I caught the second F2 and Porsche races and retreated to the tent for two hours before the main event, the Formula One Bahrain Grand Prix. They do 57 laps and it takes about two hours from start to finish. It’s loud and the cars go really fast. There were a couple of crashes, nothing too exciting or worrisome, and nobody crashes along the Main Grandstand straight track anyway. A German guy in a Ferrari won the race, followed by two guys in Mercedes. The Kias and Hyundais didn’t even bother to show up.
Overall, it was pretty fun. There’s definitely a family oriented vibe to the festivities, with clowns and jugglers and a haunted house and face painting and other shenanigans. There’s a big outdoor food court area with an adjacent outdoor shisha lounge. There are lots of merchandise vendors, but I didn’t buy any souvenirs. My VIP ticket came with a hat, so there’s that.
Outside the Main Grandstand.
The concert stage in the background. Sorry Enrique!
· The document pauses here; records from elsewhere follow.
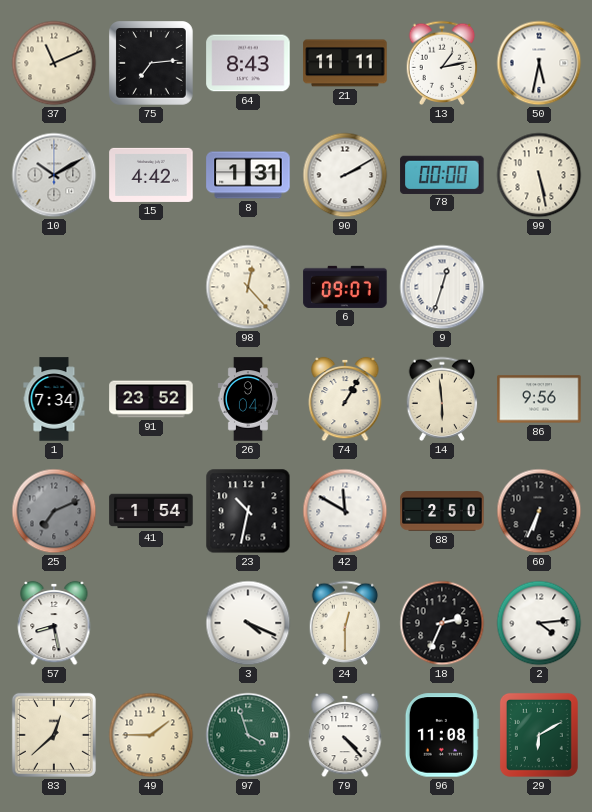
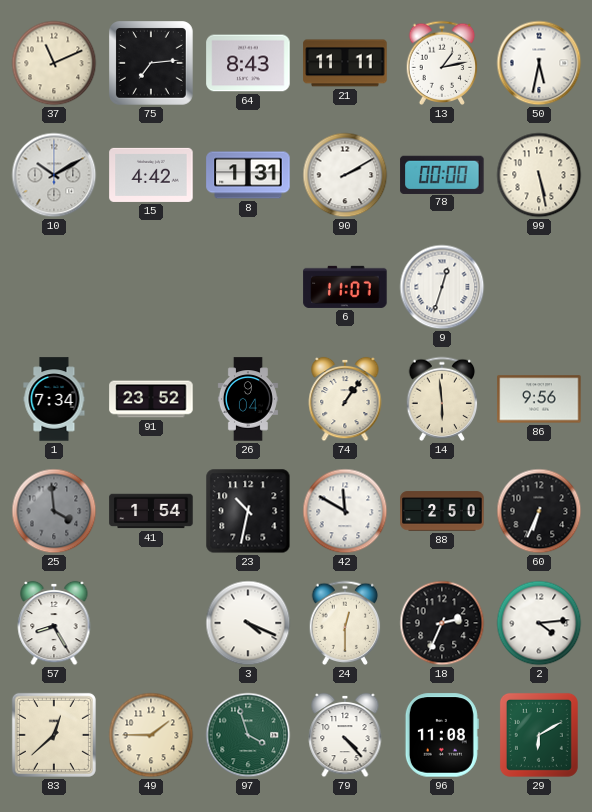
98: 12:23 -> none
6: 09:07 -> 11:07
74: 1:05 -> 1:06
25: 7:11 -> 3:59
57: 8:28 -> 8:25
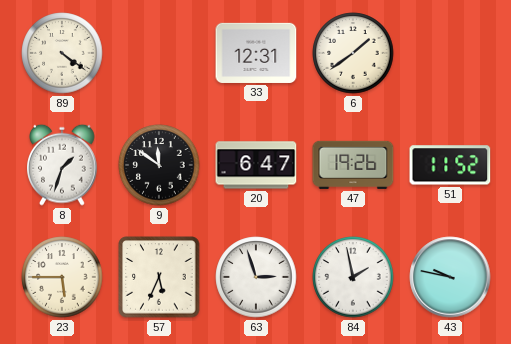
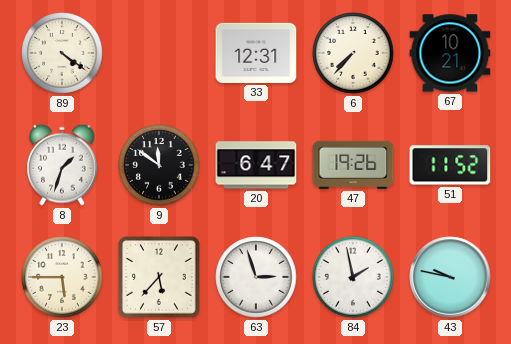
6: 1:39 -> 7:37
67: none -> 10:21
57: 5:34 -> 5:37
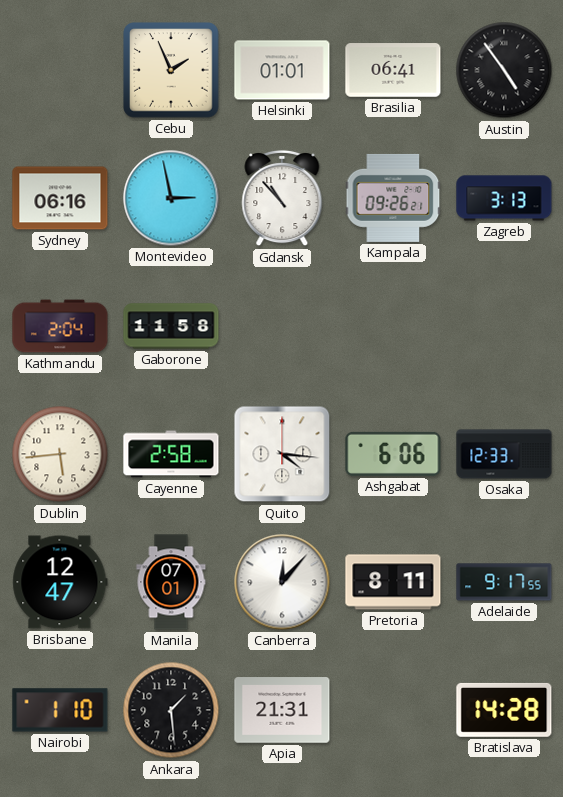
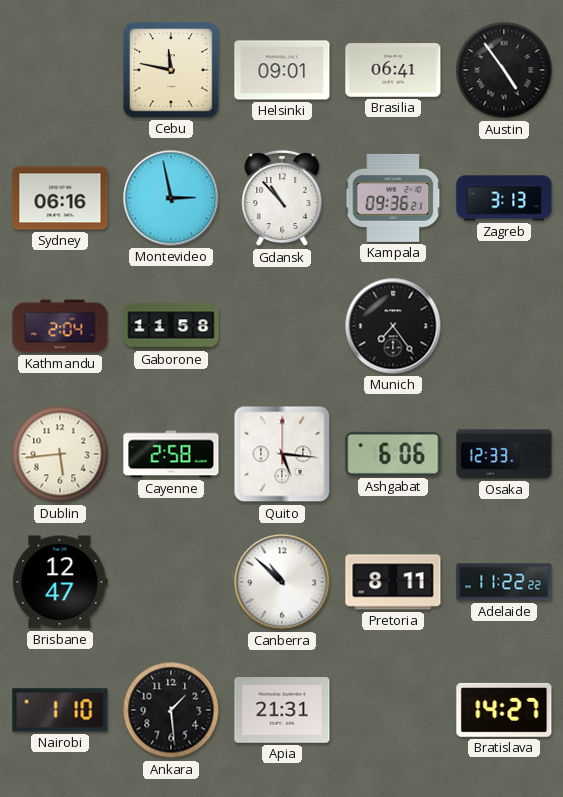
Cebu: 1:56 -> 11:47
Helsinki: 01:01 -> 09:01
Kampala: 09:26 -> 09:36
Munich: none -> 7:24
Quito: 4:16 -> 5:16
Manila: 07:01 -> none
Canberra: 12:07 -> 10:52
Adelaide: 9:17 -> 11:22
Bratislava: 14:28 -> 14:27
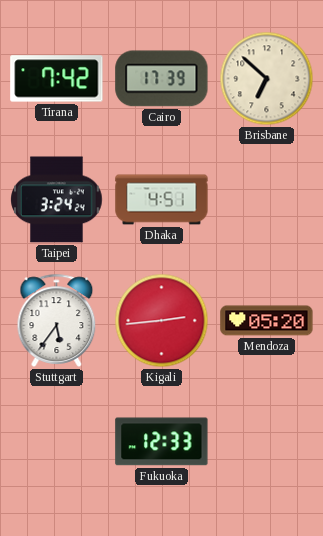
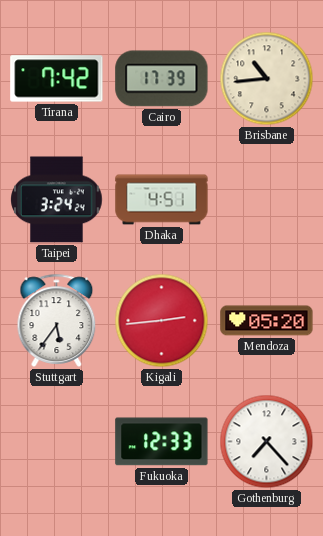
Brisbane: 6:52 -> 10:44
Gothenburg: none -> 7:23
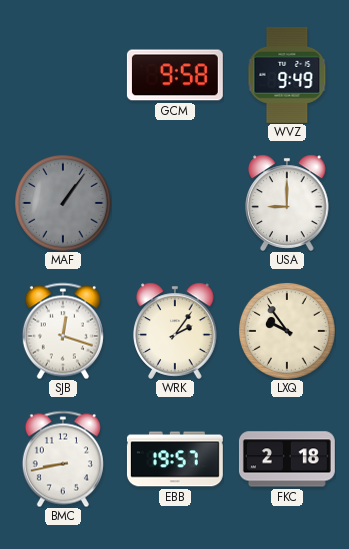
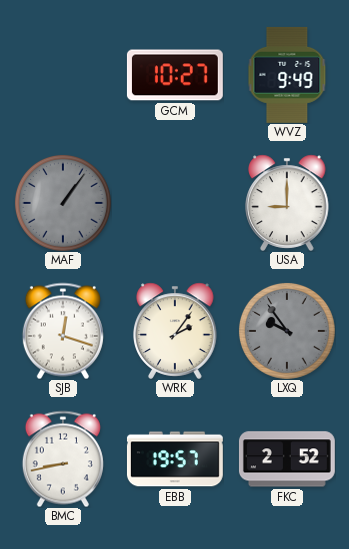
GCM: 9:58 -> 10:27
LXQ dial: cream -> grey
FKC: 2:18 -> 2:52
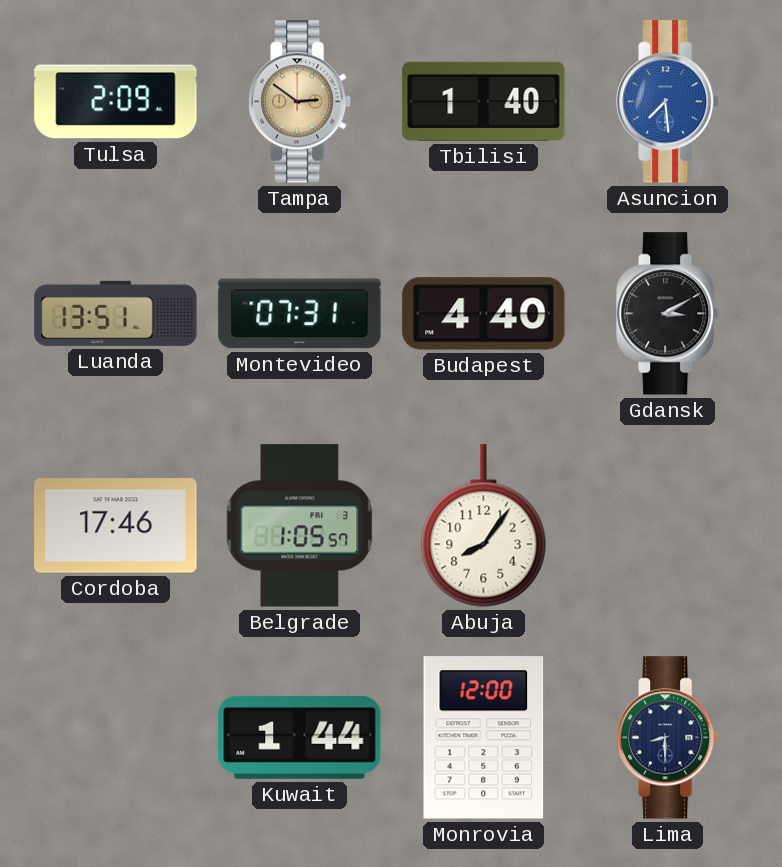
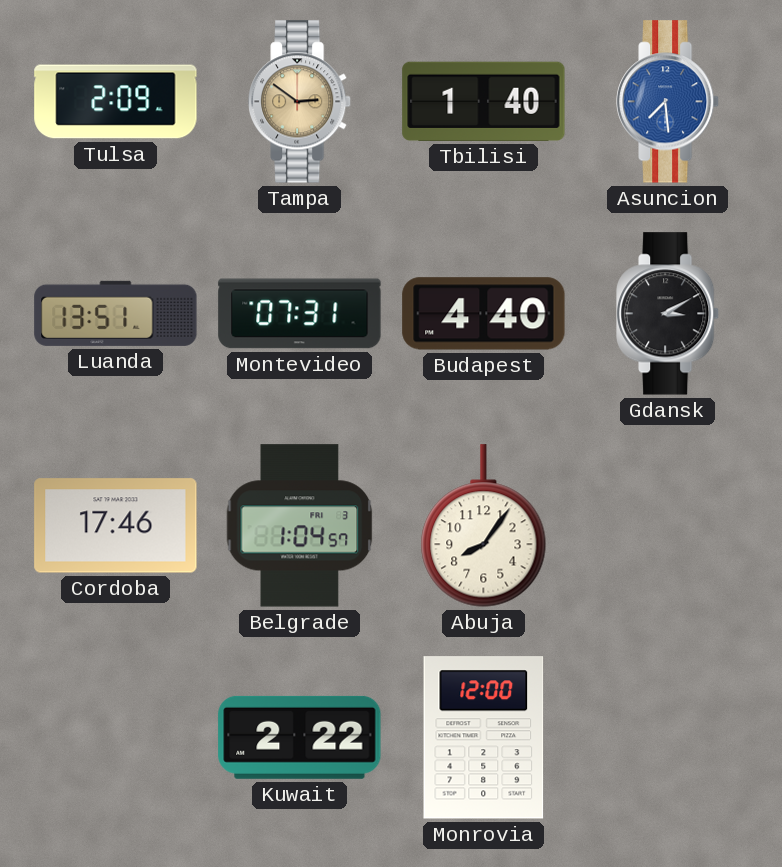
Belgrade: 1:05 -> 1:04
Kuwait: 1:44 -> 2:22
Lima: 8:30 -> none
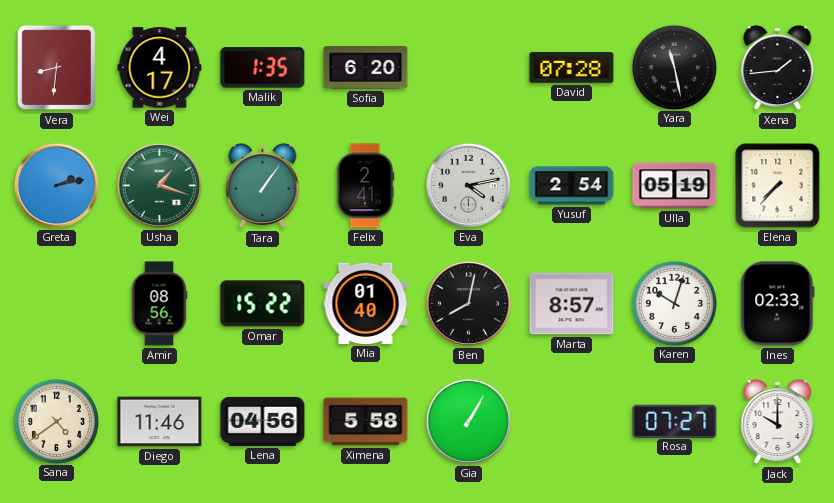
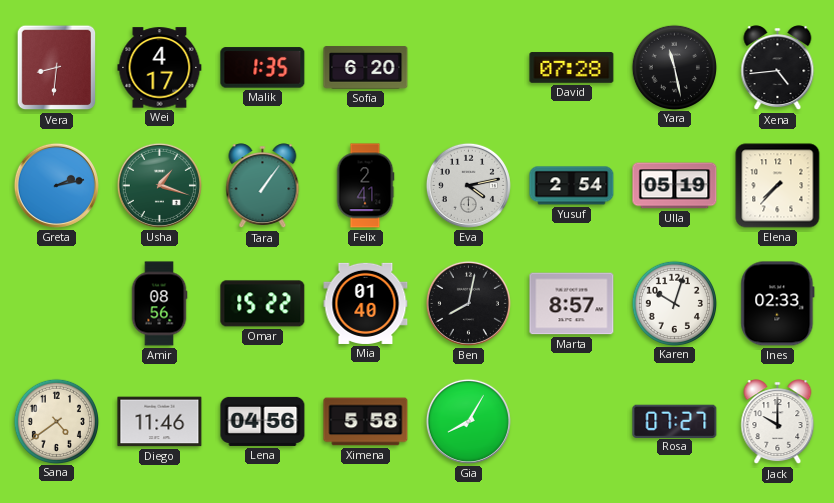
Xena: 1:44 -> 4:44
Gia: 1:05 -> 8:05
Trapeze hula hoop shenanigans.
Food court tents with the lit grandstand behind.
Getting the stink eye while taking a picture of the shisha lounge.
Teams getting ready.
Documentation that I was there.
At the start, it was two Mercedes and a Ferrari. At the end it was a Ferrari and two Mercedes. A German guy driving an Italian car won. There was much rejoicing and shit talking in the stands by Ferrari fans.
This is a young Dutch driver that John R. wanted me to root for. He ummmm, strayed from the track pretty early in the race and his car didn’t work anymore.
After the race, there were fireworks. I scooted back to Dhahran and made it home in an hour and 15 minutes.
I’ll probably do this again next year. Let me know if you want to join me.